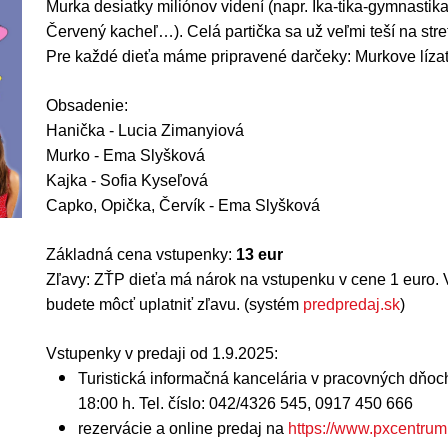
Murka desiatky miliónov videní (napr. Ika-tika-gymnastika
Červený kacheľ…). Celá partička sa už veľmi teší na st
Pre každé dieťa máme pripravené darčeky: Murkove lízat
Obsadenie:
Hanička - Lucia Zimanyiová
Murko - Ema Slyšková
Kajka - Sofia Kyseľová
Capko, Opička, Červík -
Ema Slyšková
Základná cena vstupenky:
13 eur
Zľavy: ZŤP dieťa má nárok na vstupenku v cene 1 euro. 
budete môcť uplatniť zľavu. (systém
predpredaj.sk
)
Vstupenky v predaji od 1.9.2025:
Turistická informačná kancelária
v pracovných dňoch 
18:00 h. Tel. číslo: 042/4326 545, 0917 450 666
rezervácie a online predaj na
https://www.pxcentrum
==
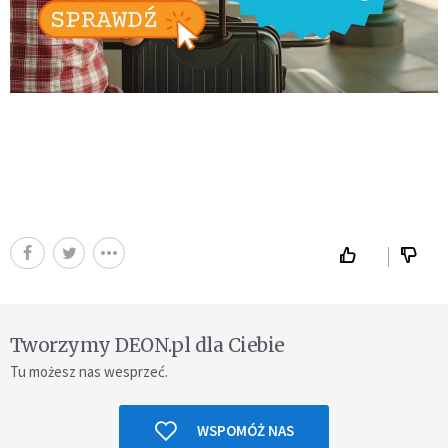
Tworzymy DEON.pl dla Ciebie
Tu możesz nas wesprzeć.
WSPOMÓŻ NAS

> **Prompt**: Return, unchanged, the run of lines above that opens with the line containing "Murka desiatky miliónov" and closes with the line containing "https://www.pxcentrum". Include both.

> **Exercise result**:
Murka desiatky miliónov videní (napr. Ika-tika-gymnastika
Červený kacheľ…). Celá partička sa už veľmi teší na st
Pre každé dieťa máme pripravené darčeky: Murkove lízat
Obsadenie:
Hanička - Lucia Zimanyiová
Murko - Ema Slyšková
Kajka - Sofia Kyseľová
Capko, Opička, Červík -
Ema Slyšková
Základná cena vstupenky:
13 eur
Zľavy: ZŤP dieťa má nárok na vstupenku v cene 1 euro. 
budete môcť uplatniť zľavu. (systém
predpredaj.sk
)
Vstupenky v predaji od 1.9.2025:
Turistická informačná kancelária
v pracovných dňoch 
18:00 h. Tel. číslo: 042/4326 545, 0917 450 666
rezervácie a online predaj na
https://www.pxcentrum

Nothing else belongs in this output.